I want to copy some data of an array in global memory to the shared memory of the streaming multiprocesor.
The thing is that the data that I want to copy is sparse IE:
array in global mem
[0 1 2 3 4 5 6 7 8]
and for simplify the example I’m just using 3 blocks
I want to copy
[0 3 6] in the shared mem of the block 0
[1 4 7] in the shared mem of the block 1
[2 5 8] in the shared mem of the block 2
is there a simple way to do it?
or I have to access all the array in global mem and copy one by one element in Shared Mem?
And how do I do that?
This depends on how you layout your grid and block dim3 and so how the indices are calculated.
With unique block and thread indices you can use a strided index to initialize your shared memory array.
#define SMEM_LENGTH 3;
__global__ void smemKernel(T* valuesIn_g)
{
//define block and thread ids, use long long int if necessary!
const unsigned int blockId = ... //unique block Id, depends on your grid dimension!

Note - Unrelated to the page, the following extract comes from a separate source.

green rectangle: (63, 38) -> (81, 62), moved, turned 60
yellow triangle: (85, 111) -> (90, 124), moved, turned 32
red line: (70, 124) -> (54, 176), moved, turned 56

const unsigned int threadId = blockId * blockDim.x + threadIdx.x; //for simple x-usage of a block
//declare shared memory array
__shared__ values_s T[SMEM_LENGTH];
//initialize shared memory array!
//make sure threadId is smaller then the length of the input data!
if(threadId < SMEM_LENGTH)
values_s[threadId] = valuesIn_g[threadId];
__synchronize();
//... rest of your code
}